Он был такой веселый, такая счастливая была у него морда, что я вдруг вспомнил и на секунду остро пожалел, что он живет один, с мамой, а папаня его — неизвестно где.
После мы часа полтора-два сидели на гряде, на окуня. Гошаня поймал окуней с десяток, я — чуть побольше (все-таки опыт!), а потом мы решили, что двинем на струю, на плотву. Коля не возвращался — верный признак, что плотва брала.

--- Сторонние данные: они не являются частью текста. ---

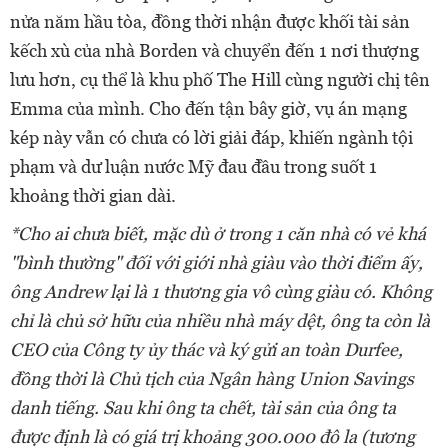
nửa năm hầu tòa, đồng thời nhận được khối tài sản
kếch xù của nhà Borden và chuyển đến 1 nơi thượng
lưu hơn, cụ thể là khu phố The Hill cùng người chị tên
Emma của mình. Cho đến tận bây giờ, vụ án mạng
kép này vẫn có chưa có lời giải đáp, khiến ngành tội
phạm và dư luận nước Mỹ đau đầu trong suốt 1
khoảng thời gian dài.
*Cho ai chưa biết, mặc dù ở trong 1 căn nhà có vẻ khá
"bình thường" đối với giới nhà giàu vào thời điểm ấy,
ông Andrew lại là 1 thương gia vô cùng giàu có. Không
chỉ là chủ sở hữu của nhiều nhà máy dệt, ông ta còn là
CEO của Công ty ủy thác và ký gửi an toàn Durfee,
đồng thời là Chủ tịch của Ngân hàng Union Savings
danh tiếng. Sau khi ông ta chết, tài sản của ông ta
được định là có giá trị khoảng 300.000 đô la (tương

Мы похромали дальше, и я снова подумал: была ли на первой электричке Айседора, была ли с ней Света, и есть они сейчас на льду, или их нет? А если есть — то где?
Колю мы не нашли, наверное, он сидел в той большой компании, которая была далеко влево от тропы, а мы свернули вправо, ушли метров на пятьдесят и решили сверлиться здесь, в гордом одиночестве.
Гошаня, конечно, легко сообразил, как ловить с помощью валидольной баночки, и, между прочим, первую плотву он выдрал опять первым.
Плотва брала средненько, не скажешь, что часто; мы с Гошаней весело трепались на разные темы, но на душе у меня (это легко было заметить) было не сладко, и я поймал себя на том, что иногда оборачиваюсь то влево, то вправо и внимательно разглядываю бесконечное сереющее пространство льда.